Key Takeaway
Anthropic has launched Claude Sonnet 4.5, incorporating AI Safety Level 3 protections that combine advanced capabilities with stringent safeguards. This includes classifiers to detect prompts related to chemical, biological, radiological, and nuclear weapons, achieving a tenfold reduction in false positives since their introduction. Additionally, automated evaluations indicate fewer instances of undesirable behaviors like sycophancy and deception. Anthropic claims that Claude Sonnet 4.5 is their most aligned model to date, attributing its improved behavior to enhanced capabilities and extensive safety training.
The Importance of Safety Measures
Anthropic is launching Claude Sonnet 4.5 with its AI Safety Level 3 protections, a framework that combines advanced capabilities with stringent safeguards.

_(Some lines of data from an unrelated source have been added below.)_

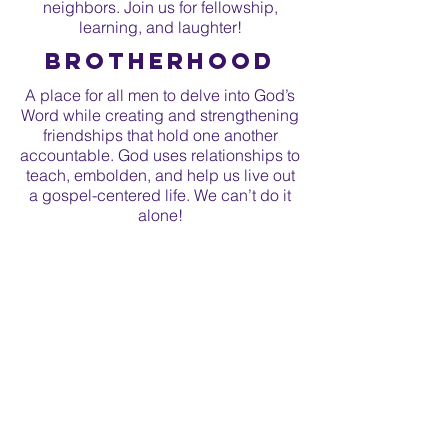
neighbors. Join us for fellowship,
learning, and laughter!
Brotherhood
A place for all men to delve into God’s
Word while creating and strengthening
friendships that hold one another
accountable. God uses relationships to
teach, embolden, and help us live out
a gospel-centered life. We can’t do it
alone!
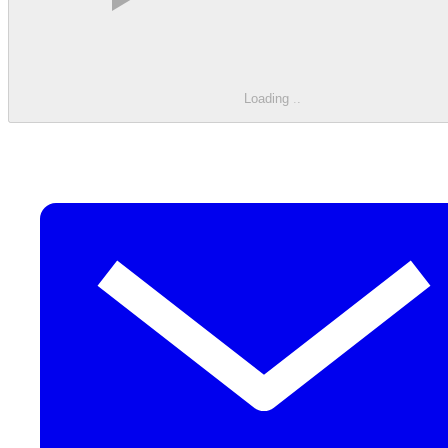
Loading
.
.
.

As part of this initiative, the company has implemented classifiers—filters designed to detect prompts and outputs related to chemical, biological, radiological, and nuclear weapons.
These systems can also identify benign content; however, Anthropic reports a tenfold decrease in such false positives since their initial implementation, and a twofold improvement since the launch of Claude Opus 4 in May.
Automated evaluations further indicate fewer occurrences of behaviors such as sycophancy, deception, power-seeking, and the reinforcement of delusional thinking.
Anthropic characterizes Claude Sonnet 4.5 as “our most aligned frontier model yet,” emphasizing that “Claude’s enhanced capabilities and our comprehensive safety training have enabled us to significantly improve the model’s behavior.”